1. Time dilation. This says that the lifetime of the particle in its rest frame is a "proper time" $\tau'$, which gets dilated for us as $\tau = \gamma ~ \tau'.$ The number of lifetimes that the particle actually experiences while going through the atmosphere is therefore $t / \tau = t / (\gamma \tau'),$ and we expect $e^{-t/\tau}$ of the particles to persist after we observe that time $t$.

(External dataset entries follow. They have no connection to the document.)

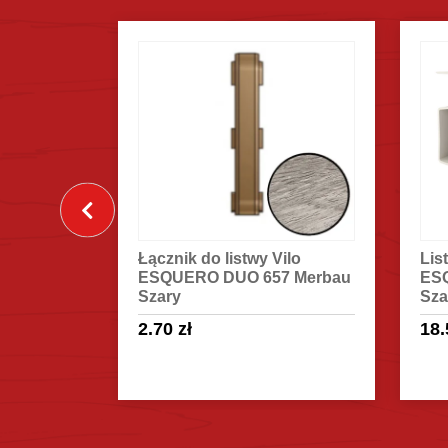
ilo
Listwa przypodłogowa Vilo
Nar
7 Merbau
ESQUERO DUO 657 Merbau
lis
Szary
657
18.50
zł
2.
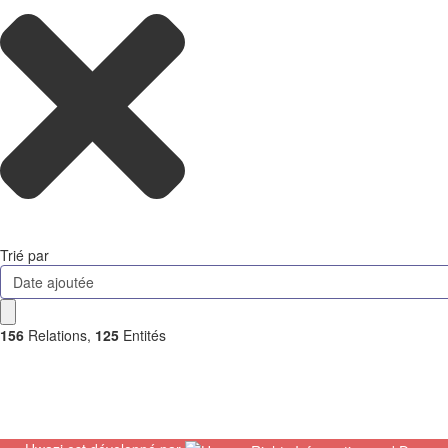
Trié par
Date ajoutée
156
Relations
,
125
Entités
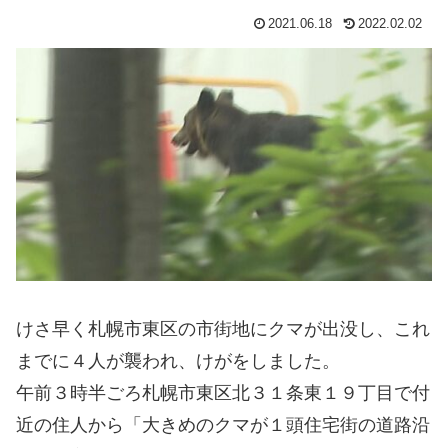
2021.06.18
2022.02.02
けさ早く札幌市東区の市街地にクマが出没し、これ
までに４人が襲われ、けがをしました。
午前３時半ごろ札幌市東区北３１条東１９丁目で付
近の住人から「大きめのクマが１頭住宅街の道路沿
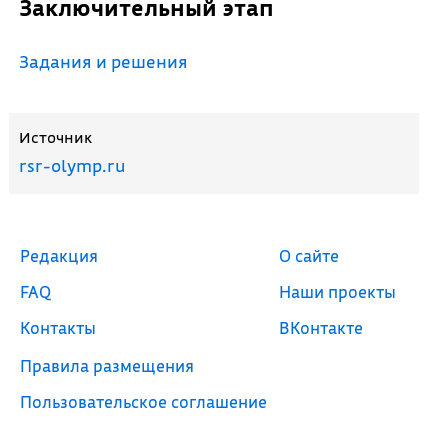
Заключительный этап
Задания и решения
Источник
rsr-olymp.ru
Редакция
О сайте
FAQ
Наши проекты
Контакты
ВКонтакте
Правила размещения
Пользовательское соглашение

2. Length contraction. This says that the lifetime of the particle in its rest frame is a "proper time" $\tau'$, and our time $t$ should instead be turned into a distance $L = t~v$ in our frame of reference. The particle does not see this distance directly but actually sees the length-contracted distance $L/\gamma$ which it traverses in a time $t' = (L / \gamma) / v$ (since in relativity if A is moving with speed $v$ away from B in B's coordinates, then also B is moving with speed $v$ away from A in A's coordinates). The number-of-lifetimes is therefore $t' / \tau' = (t v) / (\gamma v \tau') = t / (\gamma \tau').$

The work that you're looking at is doing analysis (2) but phrasing it as a time dilation problem. This is possible due to the equivalence above, but it will build up a false intuition, because it's not clear to the student why you are dividing $t$ by $\gamma$ rather than multiplying it: relativity of course says that the ground-frame is moving at speed $v$ relative to the particle, why don't we dilate the time even more?

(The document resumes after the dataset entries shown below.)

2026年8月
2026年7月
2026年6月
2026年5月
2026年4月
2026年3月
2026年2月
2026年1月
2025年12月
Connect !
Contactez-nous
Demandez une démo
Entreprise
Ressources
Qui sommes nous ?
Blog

This in turn builds up a false intuition that the ground frame is special, and that relativity is complicated. It is actually very simple: you multiply proper times (source and detector in the same place in the reference frame) by $\gamma$; anything else requires factoring in the effect of the relativity of simultaneity to truly extract the time taken.

Answer 3

Looking at the second paragraph of page 120 [...]

[Muons] decay [...] with a half-life $\tau \approx 2 \times 10^{-6}~\text{s}$. Muons are created when cosmic rays hit the atmosphere, and subsequently rain down on Earth. Yet to make it down to sea level, it takes about $t \approx 7 \times 10^{-6}~\text{s}$ [...] the muons are travelling at a speed $v \approx 0.99~\text{c}$, giving $\gamma~\approx~10$. From the muon's perspective, the journey only takes $t' = t / \gamma \approx 7 \times 10^{-6}~\text{s}$

Is the half-life given [...]

The value $2 \times 10^{-6}~\text{s}$ is actually both fairly close to the known mean life duration (or for short: the "mean life") of muons, which has been measured as $\tau \approx 2.197 \times 10^{-6}~\text{s}$,
and also fairly close to the corresponding half-life $\approx~\text{Ln}[~2~] \times 2.197 \times 10^{-6}~\text{s} \approx 1.523 \times~10^{-6}~\text{s}$.

measured in the rest frame of the muon?

The mean life duration (and correspondingly the half-life) is of course a mean values of a sample of many individual life duration values of individual muons; in recent practice a sample of billions of individual values; cmp http://muon.npl.washington.edu/exp/MuLan/TalksAndPresentations/MuLan2004_PRL_Submit.pdf

In order to meaningfully compare these individual values, and put them in relation to each other (such as to determine their mean value) it is not required that all these individual muons had been members of one common rest frame. (Although, of course the comparison is simplified if they are, in practice, at least approximately.)

Indeed, in order to compare the life duration of any one muon to the duration of $1~\text{second}$ (or to the duration of some particular number of oscillation periods of certain ceasium atoms), or in order to compare the individual life duration values of any two muons to each other, it is not even necessary that any one muon had been a member of a rest frame. Surely muons circlating in a storage ring can be individually attributed a life duration value, too.

What can be said is that the life duration value of an individual muon is attributed specificly to this muon, as its duration from having indicated its production until having indicated its decay; it characterizes this muon properly.

Am I right in thinking it would be clearer if $\tau$ was labelled $\tau'$ in the text instead

If the prime ($'$) is supposed to denote quantities which are properly attributed to the muon (rather than, say, to constituent of the atmosphere, or to constituent of the Earth's surface) then: yes.